Work to complete:
Output the data below exactly, without images.

[Page layout parsing data]
--------------------------------------------------
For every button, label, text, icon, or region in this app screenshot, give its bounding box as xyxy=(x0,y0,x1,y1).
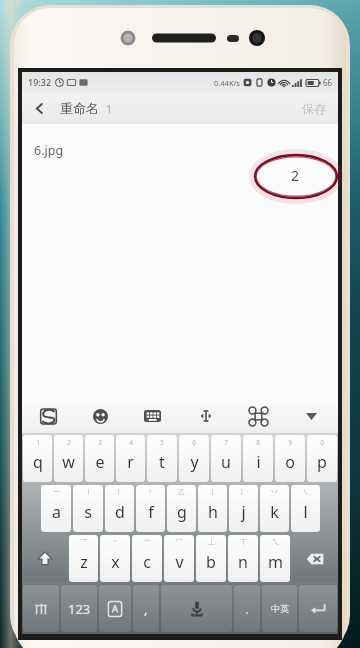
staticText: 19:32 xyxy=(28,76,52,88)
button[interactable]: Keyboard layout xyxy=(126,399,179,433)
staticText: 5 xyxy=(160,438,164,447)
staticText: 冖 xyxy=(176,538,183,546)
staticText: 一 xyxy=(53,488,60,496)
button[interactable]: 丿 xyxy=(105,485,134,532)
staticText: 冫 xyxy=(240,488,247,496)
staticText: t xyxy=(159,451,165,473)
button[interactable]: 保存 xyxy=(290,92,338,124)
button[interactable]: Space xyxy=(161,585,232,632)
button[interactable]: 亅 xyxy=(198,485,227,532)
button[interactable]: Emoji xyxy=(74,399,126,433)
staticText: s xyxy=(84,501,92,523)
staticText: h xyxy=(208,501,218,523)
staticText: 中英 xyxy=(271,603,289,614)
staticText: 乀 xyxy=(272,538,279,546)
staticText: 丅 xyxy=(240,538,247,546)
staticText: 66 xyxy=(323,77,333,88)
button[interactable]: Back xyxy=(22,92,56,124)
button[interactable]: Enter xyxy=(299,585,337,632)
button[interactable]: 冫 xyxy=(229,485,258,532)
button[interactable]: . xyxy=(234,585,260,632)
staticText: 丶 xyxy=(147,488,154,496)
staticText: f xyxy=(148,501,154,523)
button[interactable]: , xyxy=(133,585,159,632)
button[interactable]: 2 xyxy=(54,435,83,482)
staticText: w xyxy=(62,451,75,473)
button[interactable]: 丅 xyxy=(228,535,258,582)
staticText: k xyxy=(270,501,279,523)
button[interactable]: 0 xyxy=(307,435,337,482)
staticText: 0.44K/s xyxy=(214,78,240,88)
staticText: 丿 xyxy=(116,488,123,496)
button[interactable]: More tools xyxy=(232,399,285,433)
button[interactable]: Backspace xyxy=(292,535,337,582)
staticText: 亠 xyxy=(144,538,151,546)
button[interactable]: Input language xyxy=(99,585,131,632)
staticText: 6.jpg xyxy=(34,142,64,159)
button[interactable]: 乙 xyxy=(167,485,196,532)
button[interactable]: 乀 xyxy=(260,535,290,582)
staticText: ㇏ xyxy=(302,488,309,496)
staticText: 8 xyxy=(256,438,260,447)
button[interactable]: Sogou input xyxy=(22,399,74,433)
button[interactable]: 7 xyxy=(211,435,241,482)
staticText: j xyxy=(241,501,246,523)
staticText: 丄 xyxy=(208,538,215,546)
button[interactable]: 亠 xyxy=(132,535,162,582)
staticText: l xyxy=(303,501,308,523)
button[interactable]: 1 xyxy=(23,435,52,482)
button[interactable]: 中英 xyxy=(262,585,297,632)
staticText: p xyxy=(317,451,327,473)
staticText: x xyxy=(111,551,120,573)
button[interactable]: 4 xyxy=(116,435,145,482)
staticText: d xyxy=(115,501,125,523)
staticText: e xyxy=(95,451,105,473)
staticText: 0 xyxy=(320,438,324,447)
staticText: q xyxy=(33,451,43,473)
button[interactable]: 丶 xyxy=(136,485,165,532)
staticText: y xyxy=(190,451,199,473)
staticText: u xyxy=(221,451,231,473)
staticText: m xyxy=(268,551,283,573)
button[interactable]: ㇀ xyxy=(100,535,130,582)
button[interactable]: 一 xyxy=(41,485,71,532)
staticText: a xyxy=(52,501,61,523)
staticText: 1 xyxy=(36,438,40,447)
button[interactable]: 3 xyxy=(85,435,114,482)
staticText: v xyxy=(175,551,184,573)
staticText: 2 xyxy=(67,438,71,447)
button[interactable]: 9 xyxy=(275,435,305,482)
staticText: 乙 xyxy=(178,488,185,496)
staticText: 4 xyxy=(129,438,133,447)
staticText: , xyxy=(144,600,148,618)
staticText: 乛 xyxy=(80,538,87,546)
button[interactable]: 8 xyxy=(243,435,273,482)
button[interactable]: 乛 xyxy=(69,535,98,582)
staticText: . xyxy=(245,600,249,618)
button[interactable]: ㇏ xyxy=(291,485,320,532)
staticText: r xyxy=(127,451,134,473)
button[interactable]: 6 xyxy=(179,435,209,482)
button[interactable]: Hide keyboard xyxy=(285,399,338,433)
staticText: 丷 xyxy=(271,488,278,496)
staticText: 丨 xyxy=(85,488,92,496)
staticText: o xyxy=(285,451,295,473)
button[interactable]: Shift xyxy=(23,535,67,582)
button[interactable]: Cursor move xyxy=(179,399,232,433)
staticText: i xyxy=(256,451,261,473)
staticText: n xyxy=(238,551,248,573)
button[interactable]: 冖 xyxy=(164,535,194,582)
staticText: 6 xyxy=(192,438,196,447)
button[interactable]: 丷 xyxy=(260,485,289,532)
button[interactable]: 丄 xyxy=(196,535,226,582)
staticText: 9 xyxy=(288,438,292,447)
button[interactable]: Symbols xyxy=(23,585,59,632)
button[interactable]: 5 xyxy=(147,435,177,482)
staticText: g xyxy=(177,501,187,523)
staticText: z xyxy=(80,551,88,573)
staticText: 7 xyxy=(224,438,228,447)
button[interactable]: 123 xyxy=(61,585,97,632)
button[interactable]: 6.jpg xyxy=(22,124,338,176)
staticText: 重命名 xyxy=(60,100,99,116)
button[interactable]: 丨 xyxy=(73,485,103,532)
--------------------------------------------------
Answer to this exercise:
For every button, label, text, icon, or region in this app screenshot, give its bounding box as xyxy=(x0,y0,x1,y1).
staticText: 19:32 xyxy=(28,76,52,88)
button[interactable]: Keyboard layout xyxy=(126,399,179,433)
staticText: 5 xyxy=(160,438,164,447)
staticText: 冖 xyxy=(176,538,183,546)
staticText: 一 xyxy=(53,488,60,496)
button[interactable]: 丿 xyxy=(105,485,134,532)
staticText: 冫 xyxy=(240,488,247,496)
staticText: t xyxy=(159,451,165,473)
button[interactable]: 保存 xyxy=(290,92,338,124)
button[interactable]: Space xyxy=(161,585,232,632)
button[interactable]: 亅 xyxy=(198,485,227,532)
button[interactable]: Emoji xyxy=(74,399,126,433)
staticText: s xyxy=(84,501,92,523)
staticText: h xyxy=(208,501,218,523)
staticText: 中英 xyxy=(271,603,289,614)
staticText: 乀 xyxy=(272,538,279,546)
staticText: 丅 xyxy=(240,538,247,546)
staticText: 66 xyxy=(323,77,333,88)
button[interactable]: Back xyxy=(22,92,56,124)
button[interactable]: Enter xyxy=(299,585,337,632)
button[interactable]: 冫 xyxy=(229,485,258,532)
button[interactable]: . xyxy=(234,585,260,632)
staticText: 丶 xyxy=(147,488,154,496)
staticText: f xyxy=(148,501,154,523)
button[interactable]: , xyxy=(133,585,159,632)
button[interactable]: 2 xyxy=(54,435,83,482)
staticText: w xyxy=(62,451,75,473)
button[interactable]: 丅 xyxy=(228,535,258,582)
staticText: k xyxy=(270,501,279,523)
button[interactable]: 0 xyxy=(307,435,337,482)
staticText: 0.44K/s xyxy=(214,78,240,88)
staticText: 丿 xyxy=(116,488,123,496)
button[interactable]: More tools xyxy=(232,399,285,433)
button[interactable]: Backspace xyxy=(292,535,337,582)
staticText: 亠 xyxy=(144,538,151,546)
button[interactable]: Input language xyxy=(99,585,131,632)
staticText: 6.jpg xyxy=(34,142,64,159)
button[interactable]: 乙 xyxy=(167,485,196,532)
button[interactable]: 乀 xyxy=(260,535,290,582)
staticText: ㇏ xyxy=(302,488,309,496)
staticText: 8 xyxy=(256,438,260,447)
button[interactable]: Sogou input xyxy=(22,399,74,433)
button[interactable]: 7 xyxy=(211,435,241,482)
staticText: j xyxy=(241,501,246,523)
staticText: 丄 xyxy=(208,538,215,546)
button[interactable]: 亠 xyxy=(132,535,162,582)
staticText: l xyxy=(303,501,308,523)
button[interactable]: 1 xyxy=(23,435,52,482)
button[interactable]: 中英 xyxy=(262,585,297,632)
staticText: p xyxy=(317,451,327,473)
staticText: x xyxy=(111,551,120,573)
button[interactable]: 4 xyxy=(116,435,145,482)
staticText: d xyxy=(115,501,125,523)
staticText: e xyxy=(95,451,105,473)
staticText: 0 xyxy=(320,438,324,447)
staticText: q xyxy=(33,451,43,473)
button[interactable]: 丶 xyxy=(136,485,165,532)
staticText: y xyxy=(190,451,199,473)
staticText: u xyxy=(221,451,231,473)
staticText: m xyxy=(268,551,283,573)
button[interactable]: ㇀ xyxy=(100,535,130,582)
button[interactable]: 一 xyxy=(41,485,71,532)
staticText: a xyxy=(52,501,61,523)
staticText: 1 xyxy=(36,438,40,447)
button[interactable]: 3 xyxy=(85,435,114,482)
staticText: v xyxy=(175,551,184,573)
staticText: 2 xyxy=(67,438,71,447)
button[interactable]: 9 xyxy=(275,435,305,482)
staticText: 乙 xyxy=(178,488,185,496)
staticText: 4 xyxy=(129,438,133,447)
staticText: , xyxy=(144,600,148,618)
staticText: 乛 xyxy=(80,538,87,546)
button[interactable]: 8 xyxy=(243,435,273,482)
button[interactable]: 乛 xyxy=(69,535,98,582)
staticText: . xyxy=(245,600,249,618)
button[interactable]: ㇏ xyxy=(291,485,320,532)
staticText: r xyxy=(127,451,134,473)
button[interactable]: 6 xyxy=(179,435,209,482)
button[interactable]: Hide keyboard xyxy=(285,399,338,433)
staticText: 丷 xyxy=(271,488,278,496)
staticText: 丨 xyxy=(85,488,92,496)
staticText: o xyxy=(285,451,295,473)
button[interactable]: Shift xyxy=(23,535,67,582)
button[interactable]: Cursor move xyxy=(179,399,232,433)
staticText: i xyxy=(256,451,261,473)
staticText: n xyxy=(238,551,248,573)
button[interactable]: 冖 xyxy=(164,535,194,582)
staticText: 6 xyxy=(192,438,196,447)
button[interactable]: 丷 xyxy=(260,485,289,532)
button[interactable]: 丄 xyxy=(196,535,226,582)
staticText: 9 xyxy=(288,438,292,447)
button[interactable]: Symbols xyxy=(23,585,59,632)
button[interactable]: 5 xyxy=(147,435,177,482)
staticText: g xyxy=(177,501,187,523)
staticText: z xyxy=(80,551,88,573)
staticText: 7 xyxy=(224,438,228,447)
button[interactable]: 123 xyxy=(61,585,97,632)
button[interactable]: 6.jpg xyxy=(22,124,338,176)
staticText: 重命名 xyxy=(60,100,99,116)
button[interactable]: 丨 xyxy=(73,485,103,532)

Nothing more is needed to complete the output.